BEGIN

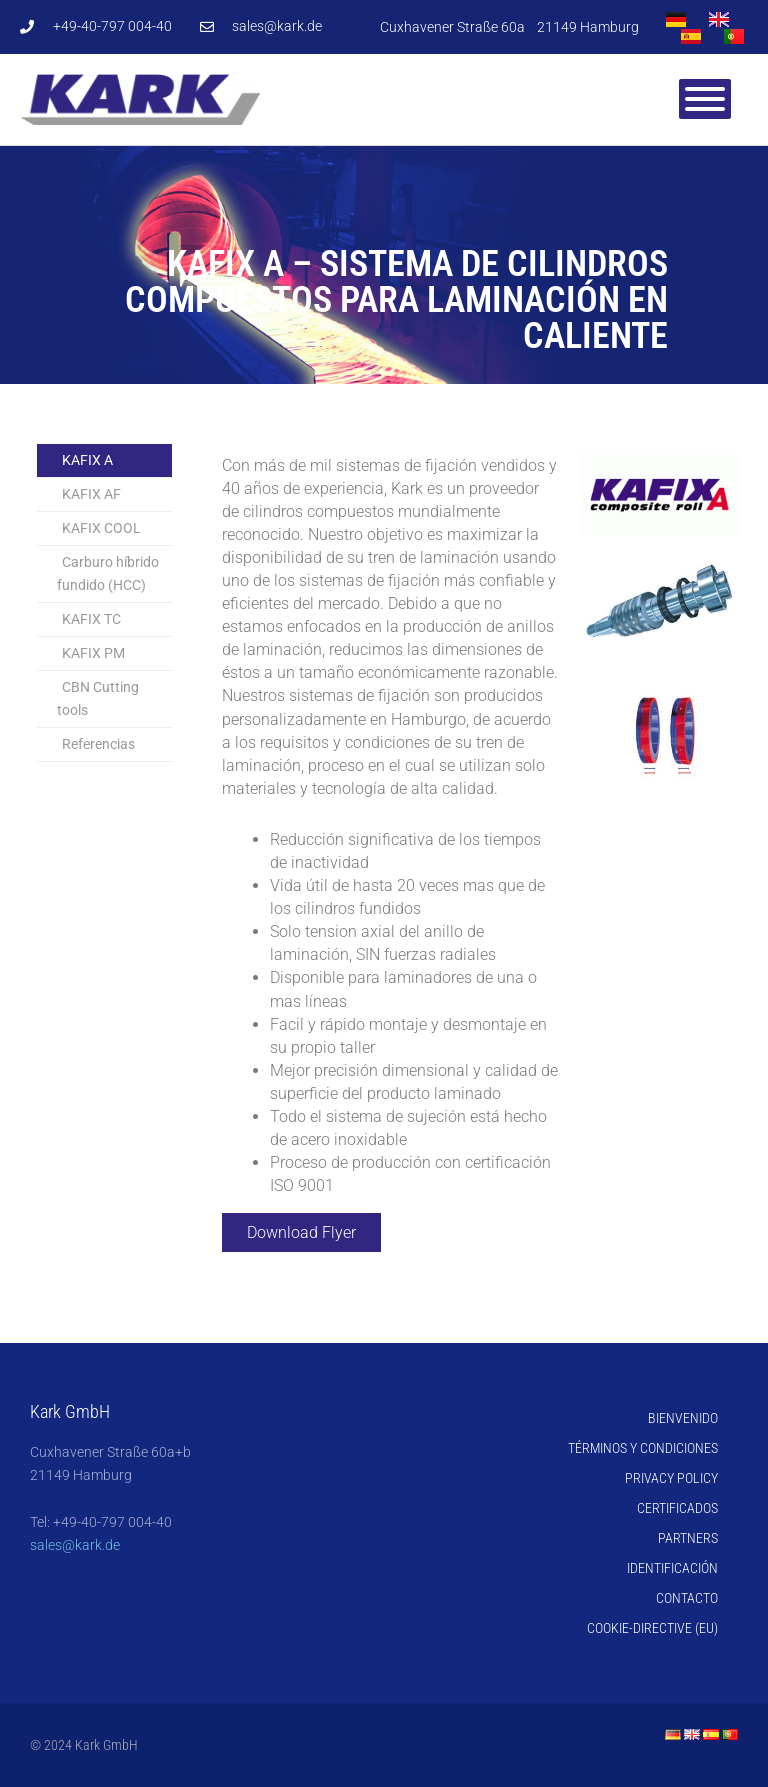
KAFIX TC (91, 619)
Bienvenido (683, 1418)
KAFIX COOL (101, 528)
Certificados (677, 1508)
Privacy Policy (671, 1478)
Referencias (98, 744)
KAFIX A (87, 460)
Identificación (672, 1568)
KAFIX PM (93, 653)
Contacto (687, 1598)
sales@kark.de (75, 1545)
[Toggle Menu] (705, 99)
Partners (688, 1538)
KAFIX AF (91, 494)
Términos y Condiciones (643, 1448)
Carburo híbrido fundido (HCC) (108, 573)
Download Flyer (301, 1232)
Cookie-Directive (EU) (652, 1628)
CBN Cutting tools (98, 698)
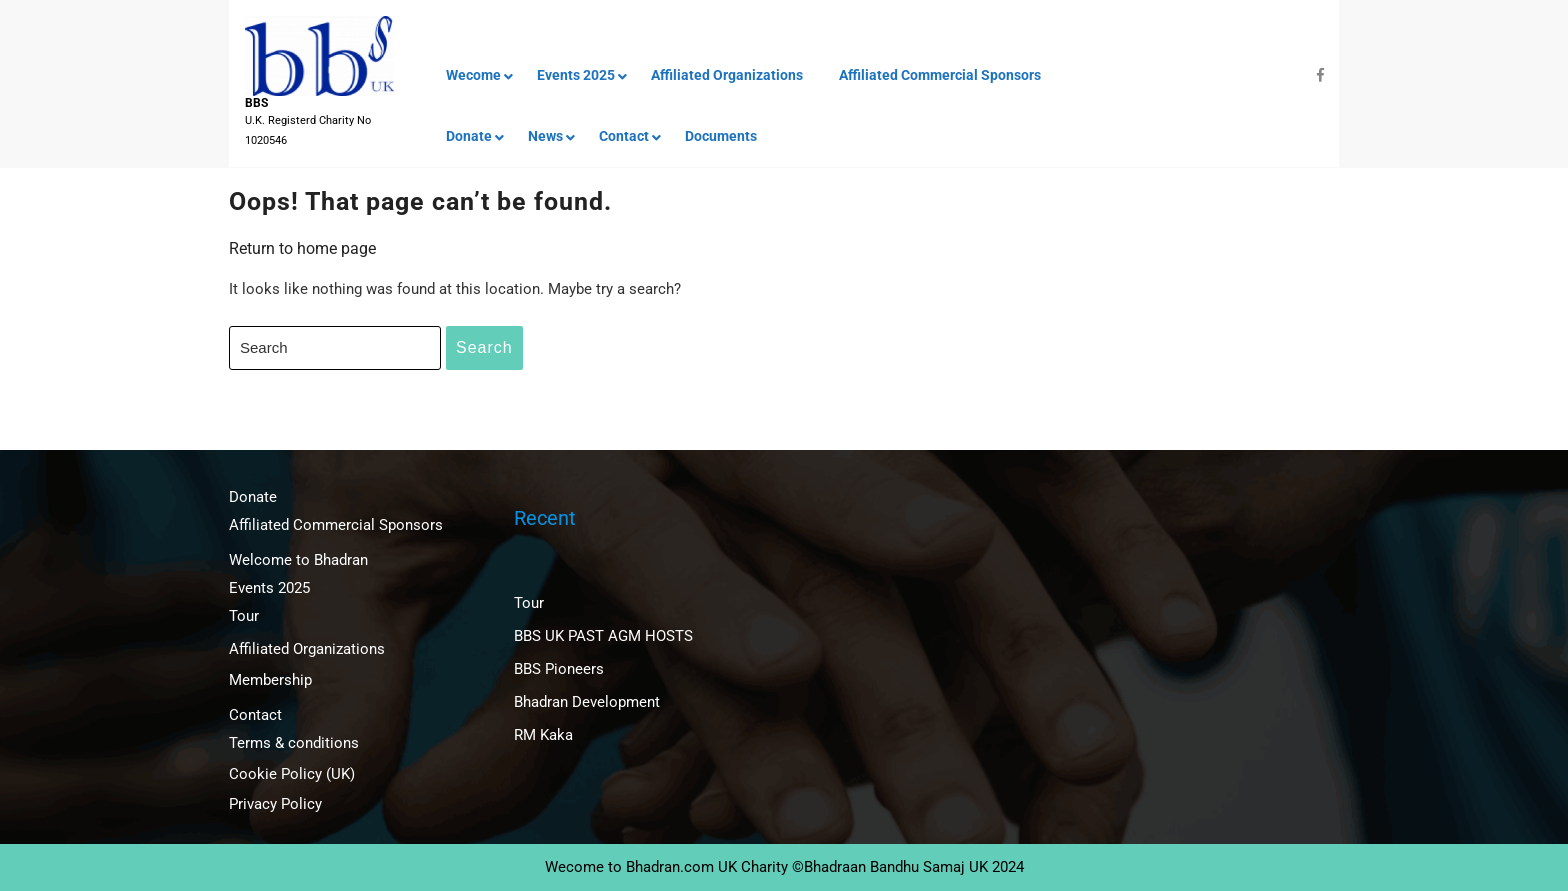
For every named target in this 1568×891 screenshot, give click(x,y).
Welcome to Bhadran (298, 560)
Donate (469, 136)
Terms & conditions (294, 743)
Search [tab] (484, 347)
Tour (244, 616)
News (545, 136)
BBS (256, 103)
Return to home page (302, 248)
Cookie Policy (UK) (292, 774)
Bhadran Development (587, 702)
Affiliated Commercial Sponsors (940, 75)
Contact (624, 136)
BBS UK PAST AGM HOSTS (603, 636)
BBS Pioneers (559, 669)
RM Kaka (543, 735)
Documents (721, 136)
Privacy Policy (275, 804)
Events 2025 (576, 75)
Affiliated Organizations (727, 75)
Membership (270, 680)
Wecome (473, 75)
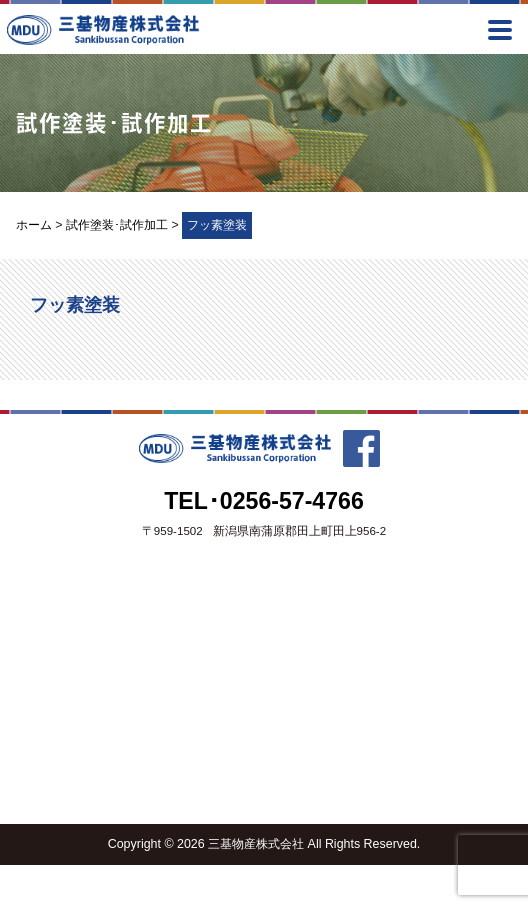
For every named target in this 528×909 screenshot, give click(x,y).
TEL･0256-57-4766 (264, 501)
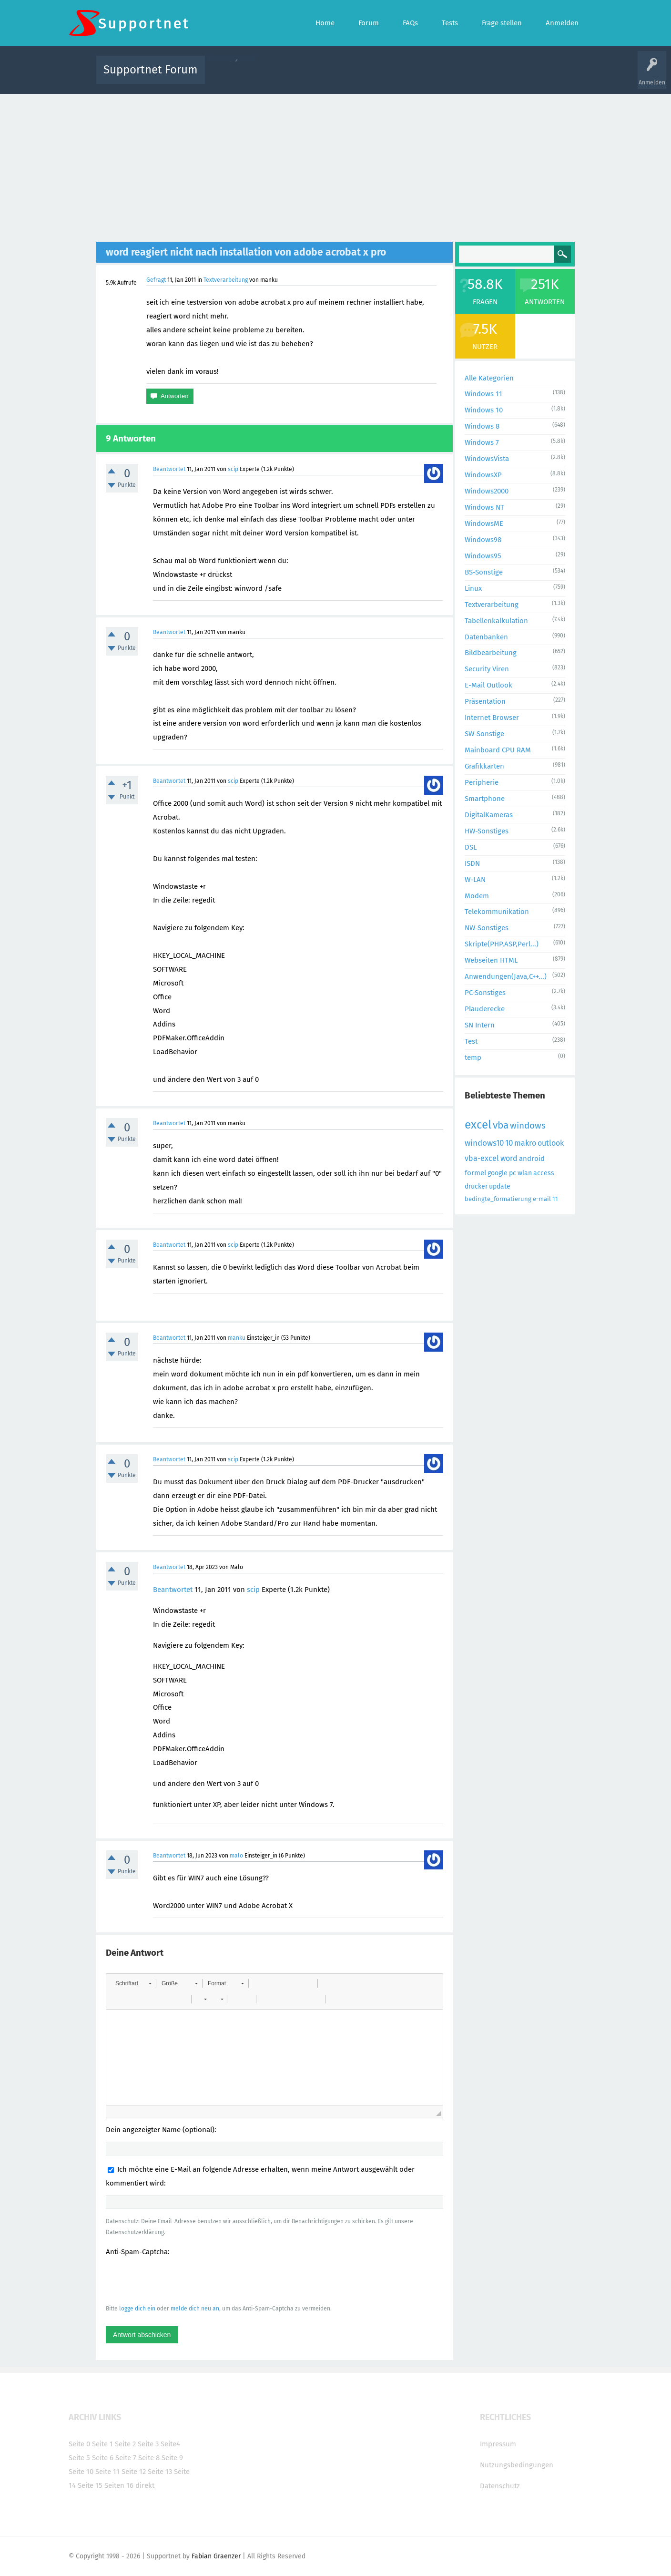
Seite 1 (102, 2444)
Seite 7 (125, 2457)
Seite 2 (125, 2444)
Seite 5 (79, 2457)
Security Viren (487, 669)
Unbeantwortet (347, 76)
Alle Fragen (275, 76)
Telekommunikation (497, 911)
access (543, 1173)
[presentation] (178, 2280)
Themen (387, 76)
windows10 (484, 1143)
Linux (473, 588)
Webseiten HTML (491, 960)
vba (500, 1125)
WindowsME (484, 523)
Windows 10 (484, 410)
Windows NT (484, 507)
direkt (144, 2485)
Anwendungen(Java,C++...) (506, 976)
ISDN (472, 863)
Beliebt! (308, 76)
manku (236, 1337)
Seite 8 (149, 2457)
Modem (477, 896)
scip (233, 469)
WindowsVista (487, 458)
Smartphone (485, 798)
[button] (133, 1983)
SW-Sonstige (484, 733)
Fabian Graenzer (216, 2556)
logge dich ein (137, 2308)
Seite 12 (134, 2471)
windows (528, 1125)
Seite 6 (102, 2457)
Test (471, 1041)
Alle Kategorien (489, 378)
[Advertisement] (335, 165)
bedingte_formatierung (498, 1198)
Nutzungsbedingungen (516, 2465)
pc (512, 1173)
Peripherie (481, 782)
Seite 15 (90, 2485)
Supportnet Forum (150, 69)
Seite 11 (107, 2471)
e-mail (542, 1198)
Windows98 (483, 539)
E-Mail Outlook (488, 685)
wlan (525, 1173)
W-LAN (475, 879)
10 (509, 1143)
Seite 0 (79, 2444)
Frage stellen (491, 76)
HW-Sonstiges (486, 831)
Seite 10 (81, 2471)
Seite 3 (148, 2444)
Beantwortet (169, 469)
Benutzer (455, 76)
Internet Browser (492, 717)
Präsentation (485, 701)
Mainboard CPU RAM (498, 750)
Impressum (498, 2444)
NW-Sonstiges (486, 928)
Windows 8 (482, 426)
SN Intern (480, 1025)
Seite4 (170, 2444)
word (509, 1158)
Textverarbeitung (225, 280)
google (498, 1173)
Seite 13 (160, 2471)
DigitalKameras (489, 815)
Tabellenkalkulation (496, 620)
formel (475, 1173)
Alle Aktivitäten (232, 76)
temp (473, 1057)
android (532, 1158)
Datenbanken (486, 637)
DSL (471, 847)
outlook (551, 1143)
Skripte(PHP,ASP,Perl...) (502, 944)
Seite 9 (172, 2457)
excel (478, 1124)
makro (525, 1143)
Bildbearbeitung (491, 652)
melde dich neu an (195, 2308)
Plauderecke (485, 1009)
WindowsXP (483, 475)
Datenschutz (500, 2486)
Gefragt (156, 280)
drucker (476, 1186)
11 (555, 1198)
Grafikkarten (484, 766)
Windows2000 (486, 491)
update (499, 1186)
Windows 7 (482, 442)
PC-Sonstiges (485, 992)
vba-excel (482, 1158)
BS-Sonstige (484, 572)
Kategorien (420, 76)
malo (236, 1855)
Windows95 (483, 556)
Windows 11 (483, 394)
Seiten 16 (118, 2485)
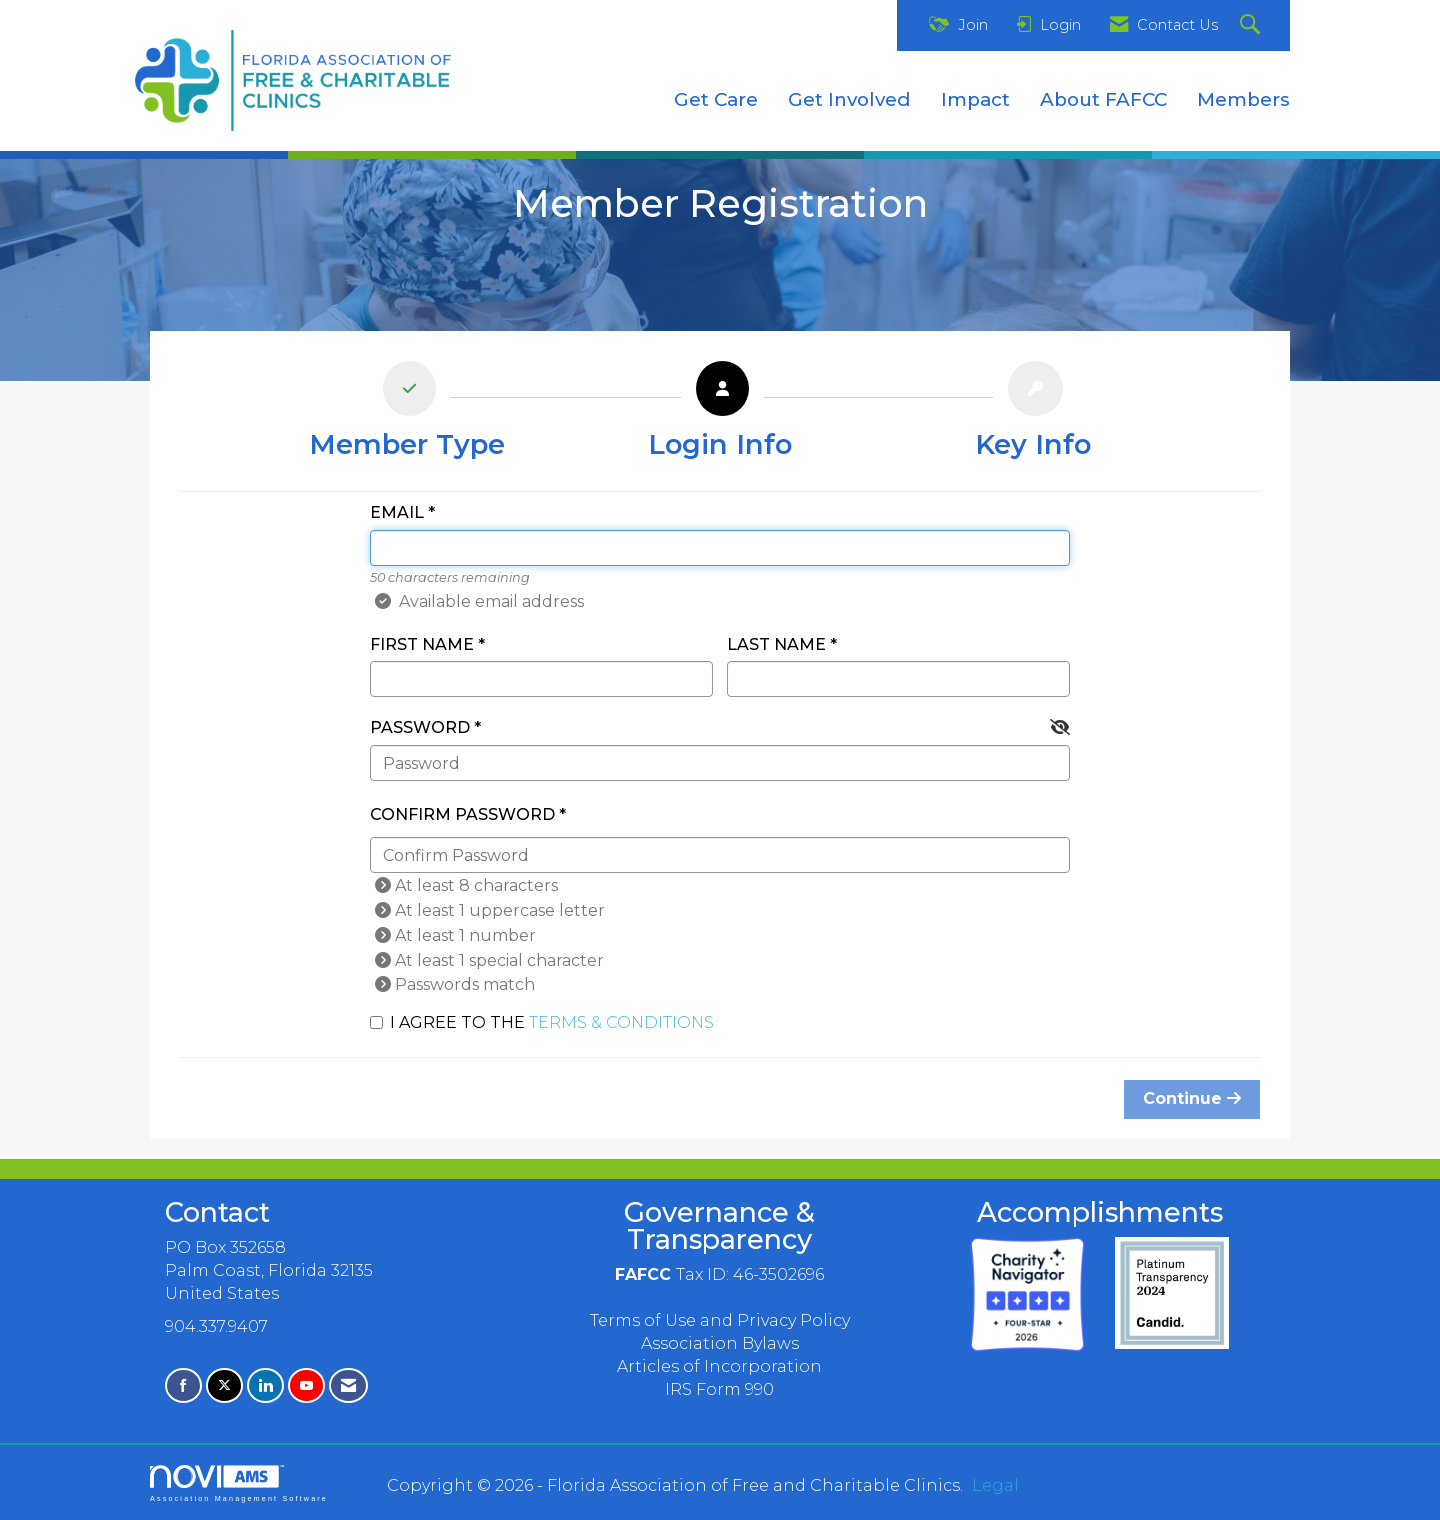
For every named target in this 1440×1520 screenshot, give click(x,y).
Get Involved (849, 99)
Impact (975, 99)
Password (420, 727)
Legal (995, 1485)
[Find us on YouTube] (306, 1385)
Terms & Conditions (621, 1022)
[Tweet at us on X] (224, 1385)
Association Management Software (239, 1483)
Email (397, 512)
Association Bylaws (720, 1343)
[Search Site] (1252, 25)
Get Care (716, 99)
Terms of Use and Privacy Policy (720, 1320)
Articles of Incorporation (719, 1366)
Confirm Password (462, 814)
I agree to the (542, 1022)
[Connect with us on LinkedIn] (265, 1385)
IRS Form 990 (719, 1389)
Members (1243, 99)
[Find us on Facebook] (183, 1385)
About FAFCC (1103, 99)
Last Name (776, 644)
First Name (422, 644)
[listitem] (406, 415)
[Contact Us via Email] (348, 1385)
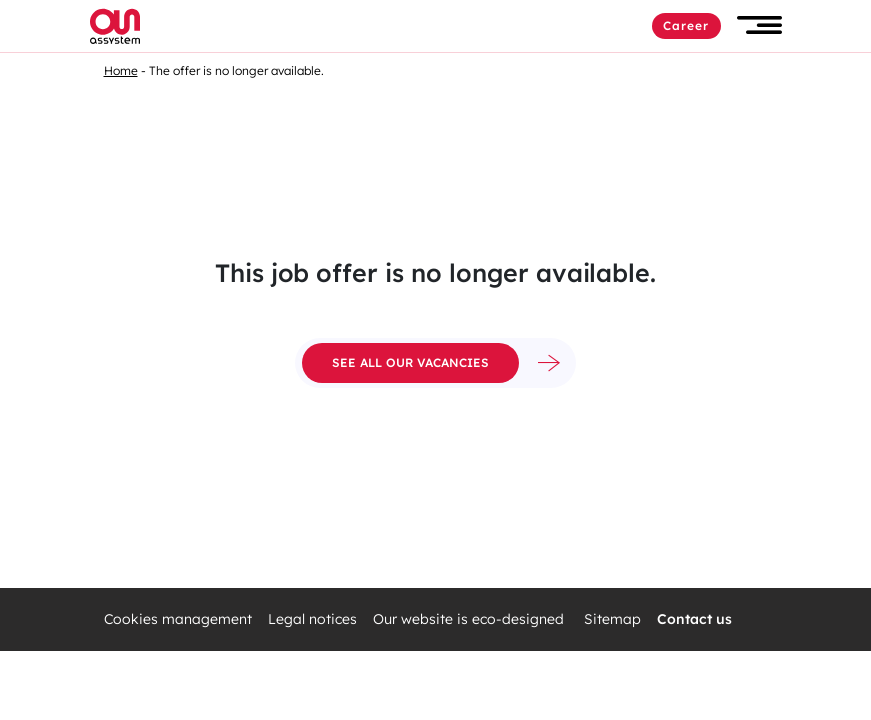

END

The task ::
Reproduce only the lines from the first line of the listing above up to and including the line that holds "Bhadran Development (587, 702)". Omit the pictures.

Solved problem ::
KAFIX TC (91, 619)
Bienvenido (683, 1418)
KAFIX COOL (101, 528)
Certificados (677, 1508)
Privacy Policy (671, 1478)
Referencias (98, 744)
KAFIX A (87, 460)
Identificación (672, 1568)
KAFIX PM (93, 653)
Contacto (687, 1598)
sales@kark.de (75, 1545)
[Toggle Menu] (705, 99)
Partners (688, 1538)
KAFIX AF (91, 494)
Términos y Condiciones (643, 1448)
Carburo híbrido fundido (HCC) (108, 573)
Download Flyer (301, 1232)
Cookie-Directive (EU) (652, 1628)
CBN Cutting tools (98, 698)
For every named target in this 1568×891 screenshot, give click(x,y).
Welcome to Bhadran (298, 560)
Donate (469, 136)
Terms & conditions (294, 743)
Search [tab] (484, 347)
Tour (244, 616)
News (545, 136)
BBS (256, 103)
Return to home page (302, 248)
Cookie Policy (UK) (292, 774)
Bhadran Development (587, 702)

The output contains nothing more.